Amos 8:11–12; 9:8–15comment (0)
February 7, 2013
By Robert Olsen
Related Scripture: Amos 8:11–12; 9:8–15
Explore the Bible
Assistant Professor of Christian Ministries, University of Mobile
Let the Verdict Be Read!
Amos 8:11–12; 9:8–15
Trust Comes by Hearing (8:11–12)
Chapter 8 of Amos begins with a vision of a basket of ripe summer fruit. But instead of celebrating the summer harvest, God was going to punish Israel because of their sin. The merchants in Israel were guilty of wicked business practices. They overcharged for their products, used phony scales to trick the buyers and mixed their grain with dust and chaff to further trick the buyer. The merchants were so concerned with making a profit that they mistreated the poor, disobeying God’s command to love neighbor and to help the poor and the widow. On top of this, the sellers could not wait for the Sabbath and other festivals to be over so that they could open up their businesses. For these people, the Sabbath was a hindrance, keeping them from earning money instead of a day to rest and commune with God.
This has practical application for us today. When work becomes our primary motivator and supersedes our relationship with Christ, we are as guilty as these merchants. When we go to church only for the sake of getting it over with instead of allowing this time to be a time of spiritual renewal and conviction, we are no different than these Israelites. And because of their actions, God told the Israelites that there would be a time when they would seek out the Lord and desire to hear a word from Him, but to no avail. If the Holy Spirit tries to speak to us and we resist, over time it makes it difficult for God to reach us because we have chosen our own way over God’s. When we listen to Satan long enough, his lies seem like the truth. This should serve as a warning to us to be seeking to hear from God continually by meditating on His Word and by being involved in a local church where we can hear the Word of God preached.
Sovereignty Cuts Two Ways (9:8–10)
Chapter 9 begins with a vision of the Lord standing beside the altar — a strange sight since the presence of the Lord was usually within the Holy of Holies, the inner sanctuary of the Temple. However, God’s presence at the altar was not to show His pleasure at the sacrifices but rather to declare inescapable judgment. God declared that no matter where the people tried to hide He would hunt them down and destroy the “sinful kingdom.” This would usually be good news for the Israelites because all of the kingdoms surrounding Israel were sinful; however, this time the sinful nation referred to Israel herself, not exactly what the people wanted to hear. The people of Israel thought that they would be safe because they were still performing the required sacrifices and observing the Sabbath, but this was only external worship. The attitudes of the worshippers were far from God. God desires true worship — a worship of the heart that manifests itself in our desire to follow God’s laws and commands. Just blindly following the commands of God in the hopes that God will in some way reward us is not true worship.

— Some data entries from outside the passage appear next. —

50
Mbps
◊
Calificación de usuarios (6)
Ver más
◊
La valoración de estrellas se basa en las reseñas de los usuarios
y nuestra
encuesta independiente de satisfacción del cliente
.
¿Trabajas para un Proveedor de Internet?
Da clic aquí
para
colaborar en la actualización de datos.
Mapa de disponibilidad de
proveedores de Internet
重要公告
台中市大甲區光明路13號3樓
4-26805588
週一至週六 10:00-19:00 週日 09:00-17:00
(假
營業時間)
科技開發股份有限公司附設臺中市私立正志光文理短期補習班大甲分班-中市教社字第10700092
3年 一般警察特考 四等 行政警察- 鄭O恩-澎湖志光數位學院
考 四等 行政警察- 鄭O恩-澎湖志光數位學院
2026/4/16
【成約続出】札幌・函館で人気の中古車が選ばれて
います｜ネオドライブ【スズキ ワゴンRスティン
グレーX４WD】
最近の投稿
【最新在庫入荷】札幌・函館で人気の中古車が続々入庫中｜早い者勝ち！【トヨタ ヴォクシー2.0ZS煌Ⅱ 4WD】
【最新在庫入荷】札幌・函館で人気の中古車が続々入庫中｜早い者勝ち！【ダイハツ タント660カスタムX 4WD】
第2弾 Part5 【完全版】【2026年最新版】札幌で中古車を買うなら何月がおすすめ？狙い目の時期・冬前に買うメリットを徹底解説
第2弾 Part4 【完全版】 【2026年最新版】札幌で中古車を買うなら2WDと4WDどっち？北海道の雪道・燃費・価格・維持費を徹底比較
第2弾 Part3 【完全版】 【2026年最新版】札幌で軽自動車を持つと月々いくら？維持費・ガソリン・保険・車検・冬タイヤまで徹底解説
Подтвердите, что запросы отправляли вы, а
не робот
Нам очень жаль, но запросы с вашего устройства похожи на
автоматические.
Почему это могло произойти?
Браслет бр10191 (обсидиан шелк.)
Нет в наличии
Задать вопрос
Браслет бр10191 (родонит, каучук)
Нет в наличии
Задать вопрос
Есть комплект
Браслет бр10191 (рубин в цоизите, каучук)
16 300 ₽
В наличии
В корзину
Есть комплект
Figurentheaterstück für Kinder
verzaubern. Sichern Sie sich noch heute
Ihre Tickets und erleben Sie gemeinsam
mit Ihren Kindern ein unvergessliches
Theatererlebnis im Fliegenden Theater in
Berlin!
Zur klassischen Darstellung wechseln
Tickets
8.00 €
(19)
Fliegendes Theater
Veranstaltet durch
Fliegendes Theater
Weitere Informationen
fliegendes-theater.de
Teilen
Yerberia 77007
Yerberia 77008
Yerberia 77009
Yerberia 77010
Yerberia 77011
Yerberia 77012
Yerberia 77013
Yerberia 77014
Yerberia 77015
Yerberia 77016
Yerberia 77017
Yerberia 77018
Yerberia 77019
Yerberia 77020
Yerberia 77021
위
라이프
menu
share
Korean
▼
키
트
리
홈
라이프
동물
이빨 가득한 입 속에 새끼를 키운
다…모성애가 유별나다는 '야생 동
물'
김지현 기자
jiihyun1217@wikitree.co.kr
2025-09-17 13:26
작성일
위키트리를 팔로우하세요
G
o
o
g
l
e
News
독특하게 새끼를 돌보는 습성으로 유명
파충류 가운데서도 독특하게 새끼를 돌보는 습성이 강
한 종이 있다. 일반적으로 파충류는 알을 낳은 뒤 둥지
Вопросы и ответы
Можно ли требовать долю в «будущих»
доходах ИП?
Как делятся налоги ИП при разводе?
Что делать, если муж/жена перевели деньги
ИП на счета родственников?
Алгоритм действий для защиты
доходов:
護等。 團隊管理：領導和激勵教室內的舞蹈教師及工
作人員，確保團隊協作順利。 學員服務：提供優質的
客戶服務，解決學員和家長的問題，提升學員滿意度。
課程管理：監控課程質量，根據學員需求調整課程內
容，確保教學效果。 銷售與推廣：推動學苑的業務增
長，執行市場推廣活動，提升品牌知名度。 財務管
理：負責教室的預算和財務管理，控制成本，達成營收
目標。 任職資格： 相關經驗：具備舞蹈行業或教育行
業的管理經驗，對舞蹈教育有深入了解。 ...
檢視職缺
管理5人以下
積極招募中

But, in spite of God’s judgment, God would allow a remnant to remain. God’s love is so great that even though we all deserve to be punished, He is longsuffering and patient and does not give us what we deserve for our trespasses.
True Hope Rests in God (9:11–15)
The last section of Amos ends on a positive note, because God promises to restore Israel. God is holy and just and must punish sin — He did this on a grand scale when He took Israel into exile, but He is also loving and merciful and promised He would eventually restore Israel. God worked with Israel in this fashion, and He also works with us in a similar way. Our sin must be punished, but because of God’s love for us demonstrated in Christ’s dying on our behalf, we are able to have eternal life if we confess our sins and follow Christ. The holy God who created the world desires that we have a relationship with Him. Our response should be to repent of our sins and humbly and joyfully follow Christ.